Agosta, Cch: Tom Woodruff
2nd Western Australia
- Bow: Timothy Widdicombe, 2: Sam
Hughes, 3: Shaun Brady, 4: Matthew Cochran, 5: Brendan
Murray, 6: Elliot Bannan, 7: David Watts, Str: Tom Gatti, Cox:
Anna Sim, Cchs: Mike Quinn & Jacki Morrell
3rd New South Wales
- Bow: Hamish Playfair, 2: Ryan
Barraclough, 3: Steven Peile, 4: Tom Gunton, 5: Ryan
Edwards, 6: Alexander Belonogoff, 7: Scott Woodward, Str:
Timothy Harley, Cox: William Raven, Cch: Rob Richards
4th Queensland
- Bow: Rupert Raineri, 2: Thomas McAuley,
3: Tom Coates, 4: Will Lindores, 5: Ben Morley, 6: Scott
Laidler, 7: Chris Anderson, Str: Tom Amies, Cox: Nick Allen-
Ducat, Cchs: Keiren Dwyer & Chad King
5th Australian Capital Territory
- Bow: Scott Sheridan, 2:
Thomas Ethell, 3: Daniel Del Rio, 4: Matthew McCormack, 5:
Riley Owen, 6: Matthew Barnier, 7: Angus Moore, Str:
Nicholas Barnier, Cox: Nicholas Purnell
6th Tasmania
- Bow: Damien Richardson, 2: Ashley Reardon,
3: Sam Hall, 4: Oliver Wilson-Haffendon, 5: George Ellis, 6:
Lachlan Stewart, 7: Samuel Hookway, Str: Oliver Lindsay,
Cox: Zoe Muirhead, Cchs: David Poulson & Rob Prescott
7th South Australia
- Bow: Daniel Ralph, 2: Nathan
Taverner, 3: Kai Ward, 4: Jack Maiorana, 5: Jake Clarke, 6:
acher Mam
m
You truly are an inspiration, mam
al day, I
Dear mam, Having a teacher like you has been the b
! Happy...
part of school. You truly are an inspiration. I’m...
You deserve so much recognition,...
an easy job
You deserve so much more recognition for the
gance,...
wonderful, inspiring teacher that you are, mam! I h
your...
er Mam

....

Work required: Determine the number of lines above holding the string "deserve". Reply with it and nothing more.

Solution to the exercise: 2